İşte bugün tam da o sözün söylendiği gün ve saatte İzmir’de 2.Yüzyılın İktisat Kongresi toplandı.
Tüm gün süren ve üyesi olduğum dernekler ve yakın geçmişte yönetim kurullarında yer aldığım BASİFED Federasyonumuzun ve TÜRKONFED Konfederasyonumuzun ve İzmir Büyükşehir Belediyesi’nin birlikteliği ile gerçekleşen bu kongrede kadın hakları ve kadın politikaları anlamında
sorunların değil çözüm önerilerinin masaya yatırıldığı, ikinci yüzyıla ışık tutacak kongrede ekonomi gazetecilerinden, sendika başkanlarına, STK ve oda yöneticilerine kadar tüm katılımcılar, konuşmacılar, fikir ve projeleri ile ülkemiz ekonomisinin geleceğine dönük umutlarımızı yeniden yeşerttiler, bizleri kendi heyecanlarına ortak ettiler.
Sivil, şeffaf ve tam katılımcı bir girişim olarak tasarlanan İkinci Yüzyılın İktisat Kongresi, 15-21 Şubat 2023 tarihleri arasında yapılacak. Kongrenin sonucunda yeni yüzyıla yön verecek politika önerileri tüm Türkiye ile paylaşılacak. Heyecanlıyız, umutluyuz.
Aslında bu yıl 2 İktisat Kongresi toplanıyor. Biri diğerinin rakibi/alternatifi değil birbirini destekler şekilde gerçekleşsin diye umut etmek istiyorum. Olmuyor.
Valiliğimizin Organize ettiği ve 1. Kongrenin gerçekleştiği yerde aslına benzer olarak yeniden yapılan binada tartışılacak fikir ve projeler, bildiriler ile belediyemizin gerçekleştireceği kongrelerin sonuçları keşke birlikte değerlendirilse ve uygulansa.

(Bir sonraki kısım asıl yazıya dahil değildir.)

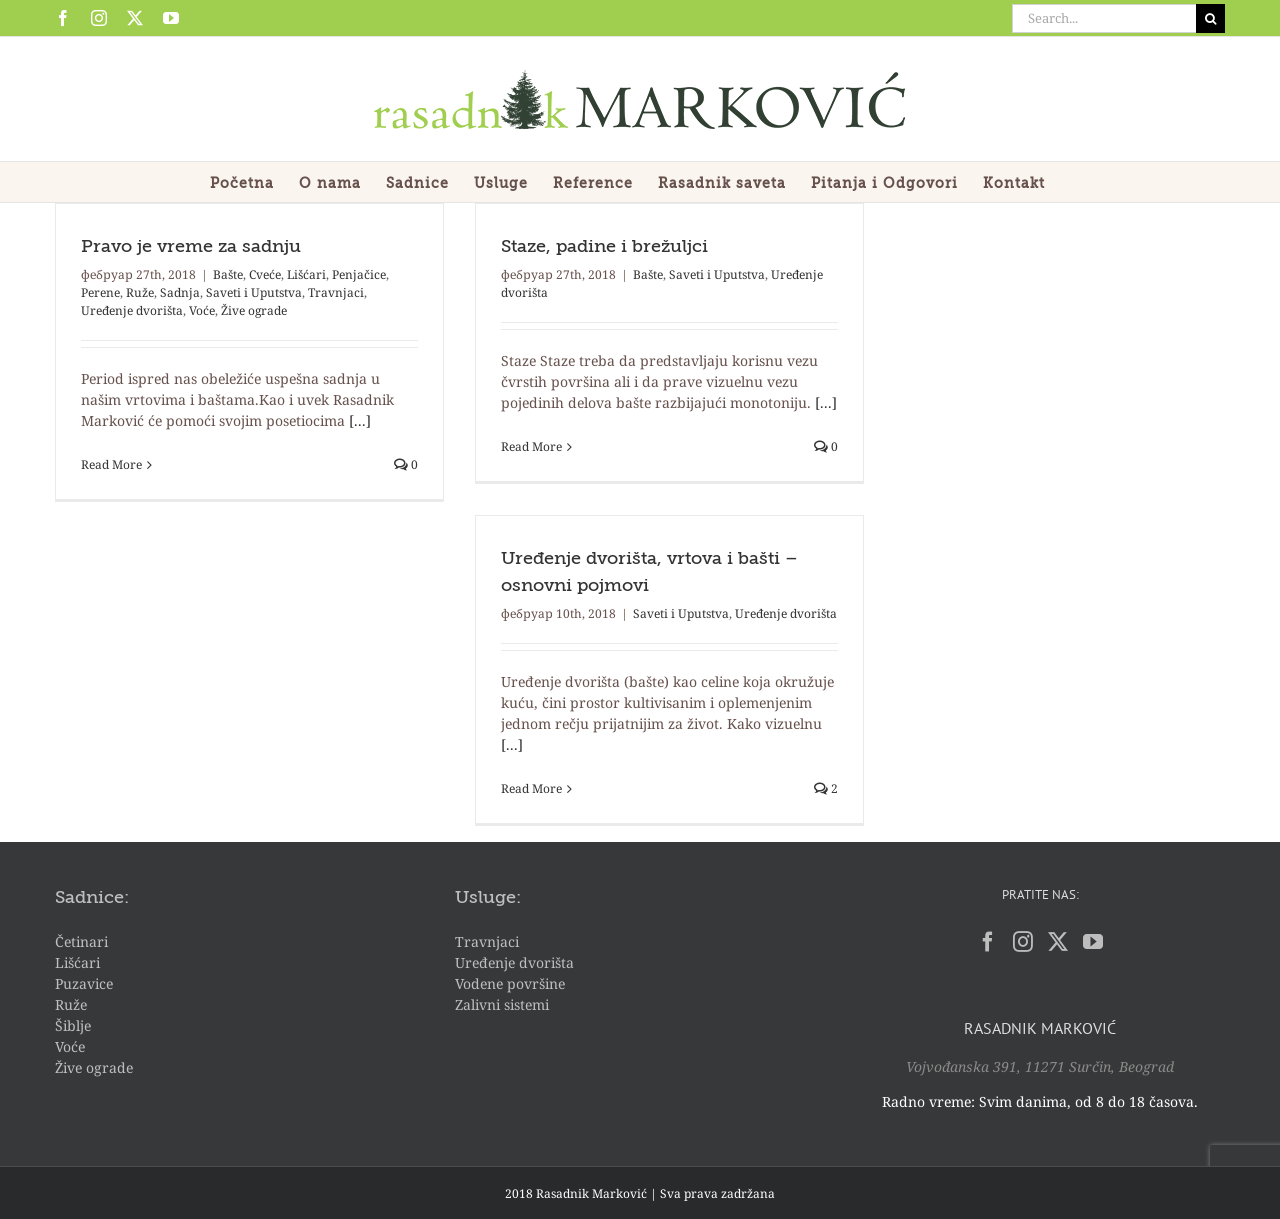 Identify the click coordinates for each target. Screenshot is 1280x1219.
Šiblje (73, 1025)
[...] (360, 420)
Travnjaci (336, 292)
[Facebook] (988, 942)
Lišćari (306, 274)
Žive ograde (254, 310)
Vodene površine (510, 983)
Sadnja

Binalar değil Fikirler, projeler taşıyacak güzel ülkemi aydınlık yarınlara
Voltaire’den bir alıntıyla tamamlayalım;
“Tarih, kralların generallerin çiftliği değil milletlerin tarlasıdır. Her millet geçmişte bu tarlaya ne ekmişse gelecekte onu biçer.”